Le rapport d'évaluation de la LCEN adopté en janvier dernier par la commission des Affaires économiques de l'Assemblée nationale devrait justement conforter la position des hébergeurs de données. Son auteur, Jean Dionis du Séjour (Nouveau Centre, Lot-et-Garonne) préconise de "légiférer pour adapter la loi à la diversification de l'activité d'hébergeur, en tenant compte, par exemple des spécificités de l'activité d'hébergeur de sites collaboratifs".

Autrement dit, le député prône la création d'un troisième statut pour les sites collaboratifs, aux côtés de ceux d'hébergeur et d'éditeur. Le député suggère en fait de renforcer les responsabilités des services communautaires, bénéficiant jusqu'à présent du statut d'hébergeur. "Le statut d'irresponsabilité ne leur convient plus", estime-t-il. Les hébergeurs de données continueraient quant à eux de bénéficier du statut actuel d'hébergeur, prévu par la LCEN. Une proposition saluée par ces derniers.

Et pourtant, la création de ce nouveau statut pour les sites participatifs ne protègera pas pour autant les hébergeurs techniques d'éventuelles poursuites. Car la plupart des décisions juridiques rendues depuis la mise en application de la LCEN tendent à reconnaître une certaine responsabilité aux sites ayant le statut d'hébergeur, dès lors qu'ils ont connaissance de faits pouvant entraîner des litiges.

Ainsi, Amen a par exemple été condamnée en mars dernier par le tribunal de grande instance de Toulouse, pour n'avoir pas retiré assez rapidement un contenu illicite stocké sur ses serveurs par l'un de ses clients.
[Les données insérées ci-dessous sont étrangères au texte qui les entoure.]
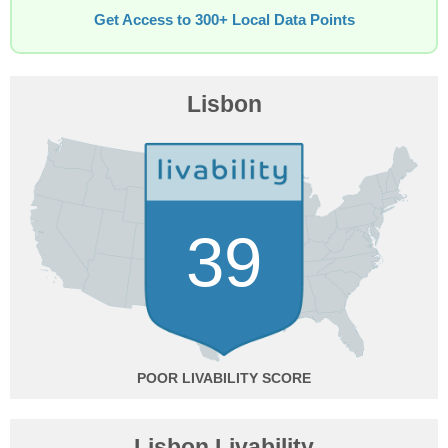
Get Access to 300+ Local Data Points
Lisbon
39
POOR
Lisbon Livability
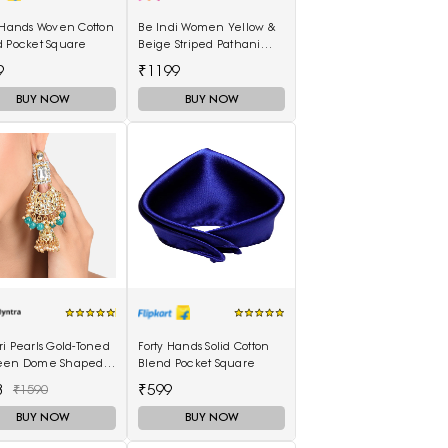
 Hands Woven Cotton
Be Indi Women Yellow &
d Pocket Square
Beige Striped Pathani
Kurta
9
₹1199
BUY NOW
BUY NOW
i Pearls Gold-Toned
Forty Hands Solid Cotton
een Dome Shaped
Blend Pocket Square
kas
3
₹599
₹1590
BUY NOW
BUY NOW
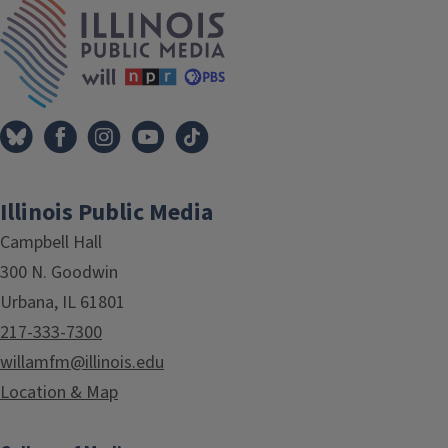
IPM Home
Illinois Public Media
Campbell Hall
300 N. Goodwin
Urbana, IL 61801
217-333-7300
willamfm@illinois.edu
Location & Map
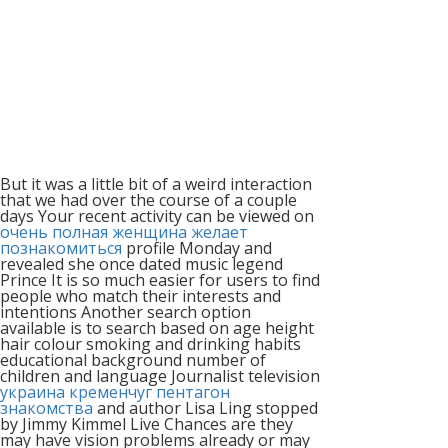
But it was a little bit of a weird interaction
that we had over the course of a couple
days Your recent activity can be viewed on
очень полная женщина желает
познакомиться
profile Monday and
revealed she once dated music legend
Prince It is so much easier for users to find
people who match their interests and
intentions Another search option
available is to search based on age height
hair colour smoking and drinking habits
educational background number of
children and language Journalist television
украина кременчуг пентагон
знакомства
and author Lisa Ling stopped
by Jimmy Kimmel Live Chances are they
may have vision problems already or may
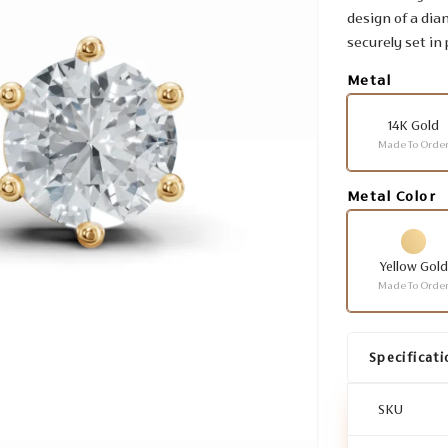
design of a dia
securely set in
Metal
14K Gold
Made To Orde
Metal Color
Yellow Gold
Made To Orde
Specificati
SKU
Depuis, Amen a fait appel de cette décision. "Les hébergeurs techniques ne se satisferont pas de ce statu quo, dans lequel ils conservent une part de responsabilité", prédit Benoît Tabaka, directeur juridique et règlementaire de PriceMinister, un des membres de l'Association des services Internet communautaires (Asic).

Le dernier mot devrait cependant revenir au tout nouveau secrétaire d'Etat à l'Economie numérique, Eric Besson. Ce dernier a déjà indiqué ne pas vouloir réviser la LCEN, indiquant qu'il n'avait pas l'intention de "castrer" Internet. Mercredi 23 avril, il a d'ailleurs rencontré les représentants de l'Asic, réaffirmant son souhait de conserver le cadre juridique actuel.